Omatando Villages Residents Advisory Committee v Ongwediva Town Council and Others (A26/12) [2012] NAHC 61 (13 March 2012);


Full judgment


CASE NO. A26/12


In the matter between:


ADVISORY COMMITTEE ............................................................Applicant


ONGWEDIVA TOWN COUNCIL ........................................First Respondent

MINISTER OF REGIONAL AND LOCAL GOVERNMENT, HOUSING AND RURAL DEVELOPMENT ..............................................Second Respondent

REGISTRAR OF DEEDS .................................................Third Respondent

MINISTER OF LANDS AND RESETTLEMENT ................Fourth Respondent

OKWANYAMA TRADITIONAL AUTHORITY ......................Fifth Respondent


Heard: 25 February 2012

Delivered: 13 March 2012



VAN NIEKERK, J: [1] The applicant brought an urgent application which was filed in 24 February 2012 and set down for hearing on Saturday, 25 February 2010 at 9h00. The applicant prayed for a rule nisi calling upon the first and second respondents to show cause why a final interdict should not be granted restraining them from demolishing any structures in Omatando Villages 1, 2, and 3 (“the villages”) without a valid court order.

[2] The first respondent opposed the application. At the hearing the Court was informed that the first respondent had in the meantime furnished the applicant with a formal undertaking not to proceed with any demolition in the villages without a valid court order. In light hereof the applicant abandoned the application. The only issue that was argued was the issue of costs.

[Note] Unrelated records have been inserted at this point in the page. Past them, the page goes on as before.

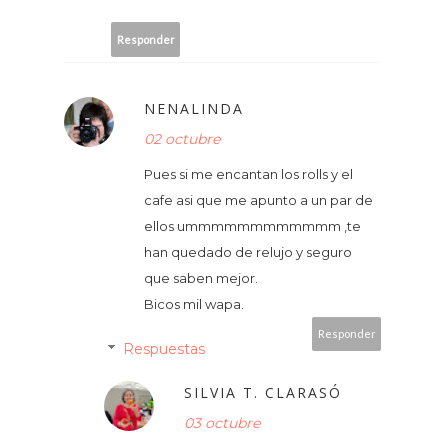
Responder
NENALINDA
02 octubre
Pues si me encantan los rolls y el
cafe asi que me apunto a un par de
ellos ummmmmmmmmmmm ,te
han quedado de relujo y seguro
que saben mejor.
Bicos mil wapa.
Responder
Respuestas
SILVIA T. CLARASÓ
03 octubre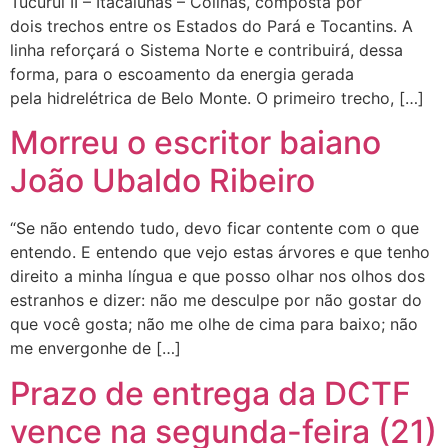
Tucuruí II – Itacaiúnas – Colinas, composta por
dois trechos entre os Estados do Pará e Tocantins. A
linha reforçará o Sistema Norte e contribuirá, dessa
forma, para o escoamento da energia gerada
pela hidrelétrica de Belo Monte. O primeiro trecho, […]
Morreu o escritor baiano
João Ubaldo Ribeiro
“Se não entendo tudo, devo ficar contente com o que
entendo. E entendo que vejo estas árvores e que tenho
direito a minha língua e que posso olhar nos olhos dos
estranhos e dizer: não me desculpe por não gostar do
que você gosta; não me olhe de cima para baixo; não
me envergonhe de […]
Prazo de entrega da DCTF
vence na segunda-feira (21)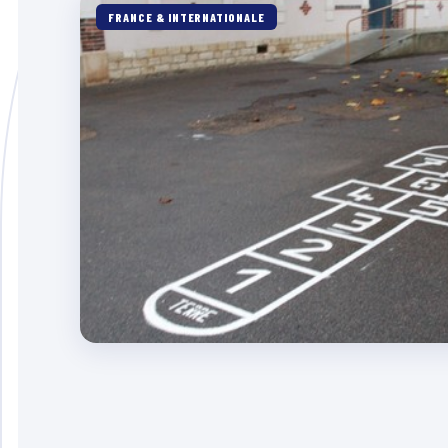
FRANCE & INTERNATIONALE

[3] In order to understand the submissions made it is necessary to provide a brief overview of the factual allegations in the papers. The applicant alleges that it is a voluntary association, the members of which are the residents of the villages near Ongwediva in the Oshana Region. Prior to Namibia’s independence the villages were allocated by the traditional authorities of the time as homesteads in terms of the customary laws of the Okwanyama community. During or about 1992, the town of Ongwediva was proclaimed under the Local Authorities Act, 1992 (Act 25 of 1992). The land on which the villages are situated was and remains communal land as described in Schedule 5 of the Namibian Constitution, read with Schedule 1 of the Communal Land Reform Act, 2002 (Act 5 of 2002). Applicant alleges that the customary rights of its members, who are residents in the said villages, to occupation of the communal land in the villages are recognized by virtue of section 28 of Communal Land Reform Act.

[4] During or about November 2011 the first respondent was quoted through its spokesperson in a newspaper article to say that the first respondent was intending to take action against persons illegally buying and selling plots of land within its boundaries. He was further quoted as saying that two of the villages became part of the town of Ongwediva during 1992 and that persons who bought land illegally in these villages would not be compensated for their loss when the first respondent starts reclaiming its land.

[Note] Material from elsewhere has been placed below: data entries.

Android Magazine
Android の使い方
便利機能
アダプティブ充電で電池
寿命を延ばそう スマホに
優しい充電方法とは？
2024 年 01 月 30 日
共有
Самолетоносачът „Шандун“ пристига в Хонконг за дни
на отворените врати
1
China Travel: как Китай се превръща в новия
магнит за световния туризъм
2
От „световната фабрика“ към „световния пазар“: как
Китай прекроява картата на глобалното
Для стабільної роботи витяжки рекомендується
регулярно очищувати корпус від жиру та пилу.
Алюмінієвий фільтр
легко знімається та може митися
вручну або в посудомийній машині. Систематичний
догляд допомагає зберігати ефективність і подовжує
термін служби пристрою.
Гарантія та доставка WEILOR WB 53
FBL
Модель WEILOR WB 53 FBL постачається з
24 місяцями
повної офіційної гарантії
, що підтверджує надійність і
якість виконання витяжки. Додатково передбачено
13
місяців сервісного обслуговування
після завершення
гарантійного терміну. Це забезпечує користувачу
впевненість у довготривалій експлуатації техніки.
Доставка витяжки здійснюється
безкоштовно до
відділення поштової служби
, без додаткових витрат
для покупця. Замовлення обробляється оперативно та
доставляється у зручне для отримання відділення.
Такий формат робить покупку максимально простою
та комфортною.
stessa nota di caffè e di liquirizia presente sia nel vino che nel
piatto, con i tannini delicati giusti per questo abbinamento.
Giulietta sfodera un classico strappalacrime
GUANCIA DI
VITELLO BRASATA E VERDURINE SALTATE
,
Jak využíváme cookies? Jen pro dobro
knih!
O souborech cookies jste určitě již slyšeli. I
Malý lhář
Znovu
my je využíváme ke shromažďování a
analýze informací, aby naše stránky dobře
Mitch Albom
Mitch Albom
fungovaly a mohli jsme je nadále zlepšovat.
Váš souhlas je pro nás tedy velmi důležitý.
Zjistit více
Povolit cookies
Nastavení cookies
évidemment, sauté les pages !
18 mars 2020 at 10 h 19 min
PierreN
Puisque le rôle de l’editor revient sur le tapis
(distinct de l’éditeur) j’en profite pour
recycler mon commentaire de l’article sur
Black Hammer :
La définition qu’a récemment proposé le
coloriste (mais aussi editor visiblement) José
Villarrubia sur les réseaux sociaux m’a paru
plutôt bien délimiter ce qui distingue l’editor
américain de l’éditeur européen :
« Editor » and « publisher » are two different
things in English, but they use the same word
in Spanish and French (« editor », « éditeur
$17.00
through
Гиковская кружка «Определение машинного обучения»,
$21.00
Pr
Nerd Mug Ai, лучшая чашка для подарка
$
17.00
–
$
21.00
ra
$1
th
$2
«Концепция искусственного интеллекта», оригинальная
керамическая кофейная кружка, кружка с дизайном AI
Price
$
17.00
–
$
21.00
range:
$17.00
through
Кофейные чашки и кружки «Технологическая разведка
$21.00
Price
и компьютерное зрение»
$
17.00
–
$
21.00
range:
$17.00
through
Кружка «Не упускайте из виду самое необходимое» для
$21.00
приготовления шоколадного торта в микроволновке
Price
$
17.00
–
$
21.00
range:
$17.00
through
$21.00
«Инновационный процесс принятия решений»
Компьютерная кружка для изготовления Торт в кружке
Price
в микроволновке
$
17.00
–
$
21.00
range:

[5] In response to this news the applicant was constituted on 29 January 2012 by concerned residents of the villages and given a mandate to act on their behalf. As I understand the allegations, all the members are legally in occupation of the land on which they reside. Representatives of the applicant met with the first respondent to address issues of concern to them, but nothing was resolved. The applicant then decided to obtain legal advice and on 6 February 2012 approached the Legal Assistance Centre.

[6] On 9 February 2012 another newspaper report quoted the first respondent’s spokesperson as saying that all illegal structures in the town would be demolished on 27 February 2012 and that the villages were earmarked for demolition.

[7] On the same day the applicant’s lawyers sent a letter to the chief executive officer of the first respondent requesting information pertaining to any proclamations in terms of which the villages were incorporated into the first respondent’s land, any written agreements between the headmen of the villages in relation to the relinquishment of any customary land rights and records of any compensation payments made pursuant to section 16(2) of the Communal Land Reform Act.

[8] On 10 February 2012 the applicant was invited by the first respondent to a public meeting to be held on 14 February 2012 with all buyers of land in the villages, as well as all owners of traditional homesteads in the villages. The purpose of the meeting was to provide feedback on the concerns raised at the previous meeting on 2 February.

[9] On 10 February 2012 the first respondent replied to the letter by applicant’s lawyers and advised that applicant’s request for information had been forwarded to their legal practitioners.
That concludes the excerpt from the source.